Patrick Myles: What I’ve just described above – the lack of financing. We applied to every film fund under the sun and all of them rejected us, so it took us 18 months of hard work to raise the money to make it. Obviously that’s not sustainable as a job to pay your rent with, so all of us were working elsewhere at the same time to get by. I think that’s extremely common in independent film, and indeed all the arts, and even then it does feel like you’re a bit of an outsider when you don’t have the patronage of one of the big funders. So basically it’s much harder…

indieactivity: How long was your pre-production?
Patrick Myles: Officially, about a couple of weeks but realistically I had been doing a lot of prep while we were trying to raise the money, so a period of months.

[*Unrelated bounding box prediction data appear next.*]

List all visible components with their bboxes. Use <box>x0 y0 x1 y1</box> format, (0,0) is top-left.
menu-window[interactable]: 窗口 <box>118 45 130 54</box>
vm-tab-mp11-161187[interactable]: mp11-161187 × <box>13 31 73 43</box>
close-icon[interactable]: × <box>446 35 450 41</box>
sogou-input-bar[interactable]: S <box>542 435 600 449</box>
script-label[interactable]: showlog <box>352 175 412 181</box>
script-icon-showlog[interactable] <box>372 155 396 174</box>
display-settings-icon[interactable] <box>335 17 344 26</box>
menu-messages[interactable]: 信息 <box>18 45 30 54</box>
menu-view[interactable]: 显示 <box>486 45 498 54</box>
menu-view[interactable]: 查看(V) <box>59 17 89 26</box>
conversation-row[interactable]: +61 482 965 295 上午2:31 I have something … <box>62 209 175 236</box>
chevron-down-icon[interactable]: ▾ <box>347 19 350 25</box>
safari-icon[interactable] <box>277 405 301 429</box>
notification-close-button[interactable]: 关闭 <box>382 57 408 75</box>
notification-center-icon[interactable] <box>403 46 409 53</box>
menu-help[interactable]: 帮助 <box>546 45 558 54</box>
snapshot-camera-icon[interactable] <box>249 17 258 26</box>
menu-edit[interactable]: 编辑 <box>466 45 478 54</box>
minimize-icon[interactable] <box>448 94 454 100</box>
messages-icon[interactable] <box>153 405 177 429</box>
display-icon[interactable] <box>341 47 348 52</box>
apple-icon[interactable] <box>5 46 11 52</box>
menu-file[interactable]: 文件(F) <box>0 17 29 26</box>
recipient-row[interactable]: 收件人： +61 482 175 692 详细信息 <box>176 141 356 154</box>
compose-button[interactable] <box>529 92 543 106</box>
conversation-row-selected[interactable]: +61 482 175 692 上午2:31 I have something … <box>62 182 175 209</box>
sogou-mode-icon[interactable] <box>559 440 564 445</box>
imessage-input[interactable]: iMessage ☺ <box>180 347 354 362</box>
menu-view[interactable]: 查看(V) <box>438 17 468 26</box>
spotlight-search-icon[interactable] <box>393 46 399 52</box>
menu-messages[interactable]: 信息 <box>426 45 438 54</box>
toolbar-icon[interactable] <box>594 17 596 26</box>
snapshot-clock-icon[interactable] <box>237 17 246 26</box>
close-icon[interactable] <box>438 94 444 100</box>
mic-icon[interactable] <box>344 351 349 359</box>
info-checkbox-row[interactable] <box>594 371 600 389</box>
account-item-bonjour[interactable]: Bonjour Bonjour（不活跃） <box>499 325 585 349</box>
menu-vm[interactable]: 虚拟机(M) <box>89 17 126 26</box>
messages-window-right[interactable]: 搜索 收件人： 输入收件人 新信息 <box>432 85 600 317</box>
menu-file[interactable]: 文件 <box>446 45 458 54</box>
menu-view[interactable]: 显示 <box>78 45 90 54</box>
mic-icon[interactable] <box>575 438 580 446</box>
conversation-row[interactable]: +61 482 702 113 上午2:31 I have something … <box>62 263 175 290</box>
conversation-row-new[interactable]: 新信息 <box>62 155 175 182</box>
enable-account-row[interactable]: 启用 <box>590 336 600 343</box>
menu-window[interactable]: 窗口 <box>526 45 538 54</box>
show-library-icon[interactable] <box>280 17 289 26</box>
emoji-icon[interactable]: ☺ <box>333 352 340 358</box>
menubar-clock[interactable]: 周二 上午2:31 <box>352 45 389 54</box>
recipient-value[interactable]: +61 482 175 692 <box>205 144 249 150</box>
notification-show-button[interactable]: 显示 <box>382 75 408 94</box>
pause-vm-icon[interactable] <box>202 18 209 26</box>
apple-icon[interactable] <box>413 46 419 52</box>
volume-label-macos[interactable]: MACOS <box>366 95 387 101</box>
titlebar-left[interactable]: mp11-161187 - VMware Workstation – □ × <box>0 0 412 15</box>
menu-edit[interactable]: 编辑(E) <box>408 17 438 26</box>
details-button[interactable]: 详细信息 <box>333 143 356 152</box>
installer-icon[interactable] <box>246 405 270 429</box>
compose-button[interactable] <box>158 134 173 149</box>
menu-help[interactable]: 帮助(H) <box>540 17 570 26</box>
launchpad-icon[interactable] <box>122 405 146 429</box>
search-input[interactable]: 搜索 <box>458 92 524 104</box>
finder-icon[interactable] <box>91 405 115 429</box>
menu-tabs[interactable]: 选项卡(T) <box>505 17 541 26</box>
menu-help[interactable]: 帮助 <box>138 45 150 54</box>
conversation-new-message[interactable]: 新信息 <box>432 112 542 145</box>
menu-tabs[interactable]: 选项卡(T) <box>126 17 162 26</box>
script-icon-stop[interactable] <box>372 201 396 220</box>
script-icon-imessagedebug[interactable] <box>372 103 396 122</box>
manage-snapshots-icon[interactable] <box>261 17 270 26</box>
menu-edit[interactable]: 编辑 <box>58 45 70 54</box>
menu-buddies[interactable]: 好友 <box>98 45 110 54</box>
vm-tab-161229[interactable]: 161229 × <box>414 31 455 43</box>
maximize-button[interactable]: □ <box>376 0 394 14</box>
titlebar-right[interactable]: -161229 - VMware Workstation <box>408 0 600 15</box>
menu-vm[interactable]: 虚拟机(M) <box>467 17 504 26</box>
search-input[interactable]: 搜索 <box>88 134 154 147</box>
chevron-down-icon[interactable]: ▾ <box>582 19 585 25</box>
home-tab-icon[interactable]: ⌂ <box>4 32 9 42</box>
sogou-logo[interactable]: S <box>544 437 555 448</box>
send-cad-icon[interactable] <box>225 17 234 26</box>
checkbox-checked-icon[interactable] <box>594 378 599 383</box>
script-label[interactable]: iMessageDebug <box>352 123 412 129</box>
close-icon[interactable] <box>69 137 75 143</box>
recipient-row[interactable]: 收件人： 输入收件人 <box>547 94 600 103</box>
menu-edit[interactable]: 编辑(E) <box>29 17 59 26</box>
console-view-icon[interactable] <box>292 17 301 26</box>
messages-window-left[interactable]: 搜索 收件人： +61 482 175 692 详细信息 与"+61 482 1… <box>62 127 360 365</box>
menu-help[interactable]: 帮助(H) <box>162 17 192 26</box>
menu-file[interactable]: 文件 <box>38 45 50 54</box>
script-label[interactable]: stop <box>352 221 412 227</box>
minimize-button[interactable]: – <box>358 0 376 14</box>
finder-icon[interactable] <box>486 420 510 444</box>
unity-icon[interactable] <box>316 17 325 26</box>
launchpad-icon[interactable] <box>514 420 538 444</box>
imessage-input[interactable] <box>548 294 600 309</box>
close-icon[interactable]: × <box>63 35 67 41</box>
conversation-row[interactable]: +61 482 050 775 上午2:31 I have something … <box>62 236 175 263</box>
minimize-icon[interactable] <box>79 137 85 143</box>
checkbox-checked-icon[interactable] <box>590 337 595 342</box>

I do a lot of prep so the longer the better.

indieactivity: What was your rehearsal process and period?
Patrick Myles: We didn’t have the time or money for rehearsals but I made sure that I met with each of the actors beforehand and went through the entire film, not just their part, so they knew what kind of film we wanted to make, its tone and style and what their role within the world would be. I’m of the belief that the more an actor knows (a good actor, at least), the better they are.

indieactivity: You shot the film in days. How long were your days?
Patrick Myles: We shot over 5 days, doing 8 to 8, so long days. And the last day was a night shoot, so we wrapped just as the sun was rising over the Strand on a Sunday morning. We were all knackered but everyone was in great spirits.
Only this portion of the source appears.